6. HCCE in Coordinate-Based Neural Representations for Compression

COOL-CHIC (Ladune et al., 2022) uses coordinate-based neural representations and hierarchical latent spaces for image compression. Here, images are mapped as

$x(i, j) = f_\theta(i, j)$

using a compact MLP. Hierarchical latent variables at multiple resolutions are upsampled and concatenated, providing $z = \text{upsample}(\{y_k\})$ as input to the decoder. This structure allows the codec to balance global and local detail adaptively, achieving competitive rate-distortion tradeoffs with only $\sim$ 629 parameters and 680 multiplications per decoded pixel. The HCCE context supports real-time decoded applications and flexible bitrate adaptation without architectural changes.

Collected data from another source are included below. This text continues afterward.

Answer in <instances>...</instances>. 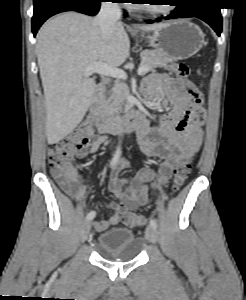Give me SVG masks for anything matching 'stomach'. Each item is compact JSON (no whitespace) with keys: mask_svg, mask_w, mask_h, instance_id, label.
<instances>
[{"mask_svg":"<svg viewBox=\"0 0 246 300\" xmlns=\"http://www.w3.org/2000/svg\"><path fill=\"white\" fill-rule=\"evenodd\" d=\"M204 37L200 27L186 20L170 21L151 35H141L151 47L171 60L195 55L203 47Z\"/></svg>","mask_w":246,"mask_h":300,"instance_id":"0dacf381","label":"stomach"}]
</instances>
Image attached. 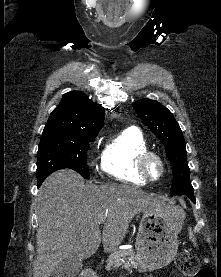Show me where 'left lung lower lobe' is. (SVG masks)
<instances>
[{"label": "left lung lower lobe", "mask_w": 221, "mask_h": 277, "mask_svg": "<svg viewBox=\"0 0 221 277\" xmlns=\"http://www.w3.org/2000/svg\"><path fill=\"white\" fill-rule=\"evenodd\" d=\"M186 196H188L192 201H195L194 193H193V192H192V193H189V194L186 195Z\"/></svg>", "instance_id": "obj_1"}]
</instances>
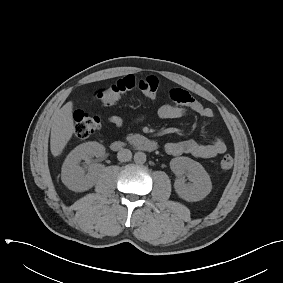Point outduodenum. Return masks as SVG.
<instances>
[{
	"label": "duodenum",
	"instance_id": "obj_1",
	"mask_svg": "<svg viewBox=\"0 0 283 283\" xmlns=\"http://www.w3.org/2000/svg\"><path fill=\"white\" fill-rule=\"evenodd\" d=\"M111 149L115 152L121 151L127 147L143 150L147 152H154L157 150V143L147 137L139 136L128 141L115 140L111 143Z\"/></svg>",
	"mask_w": 283,
	"mask_h": 283
}]
</instances>
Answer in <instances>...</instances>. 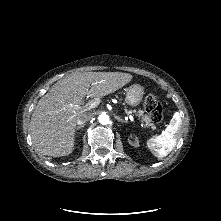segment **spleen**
I'll return each mask as SVG.
<instances>
[{"instance_id":"spleen-1","label":"spleen","mask_w":221,"mask_h":221,"mask_svg":"<svg viewBox=\"0 0 221 221\" xmlns=\"http://www.w3.org/2000/svg\"><path fill=\"white\" fill-rule=\"evenodd\" d=\"M182 120L179 112H175L170 123L163 132L148 140V147L155 157H166L176 146V134L181 127Z\"/></svg>"}]
</instances>
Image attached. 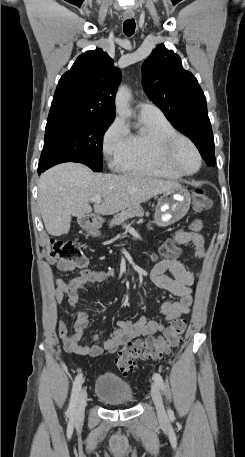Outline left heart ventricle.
I'll return each mask as SVG.
<instances>
[{"instance_id":"1","label":"left heart ventricle","mask_w":245,"mask_h":457,"mask_svg":"<svg viewBox=\"0 0 245 457\" xmlns=\"http://www.w3.org/2000/svg\"><path fill=\"white\" fill-rule=\"evenodd\" d=\"M164 157L177 168L184 171H191L196 167V158L189 149L186 142H179L177 146L166 153Z\"/></svg>"}]
</instances>
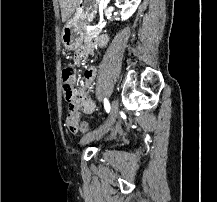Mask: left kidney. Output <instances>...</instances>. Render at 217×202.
I'll return each mask as SVG.
<instances>
[{"mask_svg":"<svg viewBox=\"0 0 217 202\" xmlns=\"http://www.w3.org/2000/svg\"><path fill=\"white\" fill-rule=\"evenodd\" d=\"M118 2L119 4L120 2H125L124 6H122L121 12V20L124 22V20H128V18H131V16H133L141 0H118Z\"/></svg>","mask_w":217,"mask_h":202,"instance_id":"5707ae66","label":"left kidney"}]
</instances>
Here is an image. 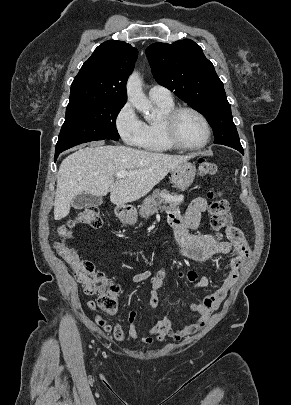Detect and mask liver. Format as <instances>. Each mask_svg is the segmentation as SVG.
Segmentation results:
<instances>
[{"mask_svg": "<svg viewBox=\"0 0 291 405\" xmlns=\"http://www.w3.org/2000/svg\"><path fill=\"white\" fill-rule=\"evenodd\" d=\"M189 158L118 145L80 148L59 167L54 219L65 218L73 199L82 193L101 197L110 192V200L117 206L138 200ZM119 171L129 174L115 182Z\"/></svg>", "mask_w": 291, "mask_h": 405, "instance_id": "6515ba94", "label": "liver"}]
</instances>
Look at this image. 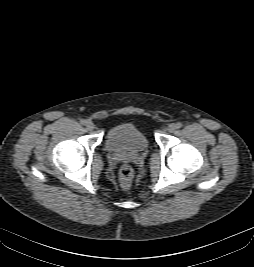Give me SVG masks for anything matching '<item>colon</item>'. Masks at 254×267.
<instances>
[{"mask_svg":"<svg viewBox=\"0 0 254 267\" xmlns=\"http://www.w3.org/2000/svg\"><path fill=\"white\" fill-rule=\"evenodd\" d=\"M119 179L122 187L128 188L133 179V169L129 165L122 166L119 172Z\"/></svg>","mask_w":254,"mask_h":267,"instance_id":"obj_1","label":"colon"}]
</instances>
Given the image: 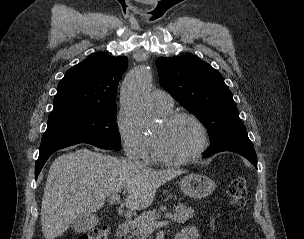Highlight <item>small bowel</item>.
Segmentation results:
<instances>
[{
	"instance_id": "c3829d8e",
	"label": "small bowel",
	"mask_w": 304,
	"mask_h": 239,
	"mask_svg": "<svg viewBox=\"0 0 304 239\" xmlns=\"http://www.w3.org/2000/svg\"><path fill=\"white\" fill-rule=\"evenodd\" d=\"M177 236L179 237V239H198L199 232L194 227H187L181 230Z\"/></svg>"
}]
</instances>
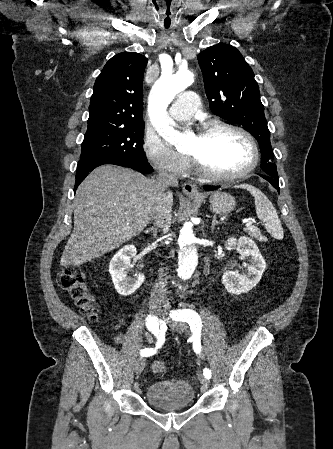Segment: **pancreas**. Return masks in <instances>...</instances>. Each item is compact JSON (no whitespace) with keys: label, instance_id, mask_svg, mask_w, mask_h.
Wrapping results in <instances>:
<instances>
[{"label":"pancreas","instance_id":"cf45deb5","mask_svg":"<svg viewBox=\"0 0 333 449\" xmlns=\"http://www.w3.org/2000/svg\"><path fill=\"white\" fill-rule=\"evenodd\" d=\"M245 231L250 235L252 238H256L258 240H262L263 236L260 232V230L254 226L247 227Z\"/></svg>","mask_w":333,"mask_h":449}]
</instances>
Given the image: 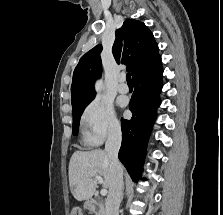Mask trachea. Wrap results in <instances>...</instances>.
<instances>
[{"mask_svg":"<svg viewBox=\"0 0 223 215\" xmlns=\"http://www.w3.org/2000/svg\"><path fill=\"white\" fill-rule=\"evenodd\" d=\"M126 79H127V83H133L132 80H131V75H130V73H127V75H126Z\"/></svg>","mask_w":223,"mask_h":215,"instance_id":"3493384b","label":"trachea"}]
</instances>
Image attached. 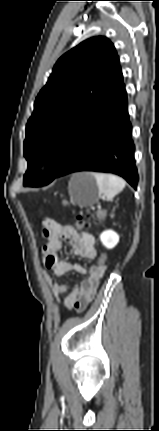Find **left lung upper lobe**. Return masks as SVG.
I'll return each instance as SVG.
<instances>
[{"mask_svg": "<svg viewBox=\"0 0 159 431\" xmlns=\"http://www.w3.org/2000/svg\"><path fill=\"white\" fill-rule=\"evenodd\" d=\"M123 85L119 57L106 37L85 40L60 57L26 125L24 186L47 185L56 177L80 129ZM46 153L56 168L37 173Z\"/></svg>", "mask_w": 159, "mask_h": 431, "instance_id": "5c2ea615", "label": "left lung upper lobe"}]
</instances>
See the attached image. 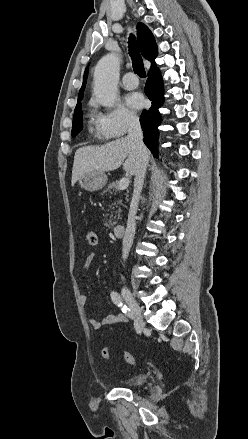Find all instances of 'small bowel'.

7. Theoretical Context and Relation to Hierarchical Multi-Scale Learning

The notion of continuous, hierarchical encoding for coordinates is comparable to the multi-scale memory structures in hierarchical multiscale neural networks (Wolf et al., 2018). In those models, representations are allocated at different time scales (short/medium/long-term), facilitated by online meta-learners and anchored by elastic weights consolidation. Both frameworks, HCCE and hierarchical multiscale neuro-symbolic models, formalize hierarchical dynamic representations and recurrent anchoring to stable reference points as fundamental to robust continuous learning, context adaptation, and catastrophic forgetting mitigation.

8. Practical Implications and Future Directions

HCCE is broadly applicable in any domain requiring high-precision spatial encoding, scalable learning, and smooth transition between representations. By employing continuous codes in hierarchical architectures, neural networks better exploit spatial locality, avoid discretization artifacts, and integrate global context. Methods such as distribution-aware coordinate decoding (e.g., Taylor expansion, as per DARK (Chatzitofis et al., 2021)) and non-quantized ground-truth heatmaps align well with the HCCE principle of unbiased supervision. A plausible implication is that further extensions in continuous, hierarchical coordinate representation could benefit 3D scene understanding, generative modeling, and systems that necessitate arbitrary scaling or precise localization under resource constraints.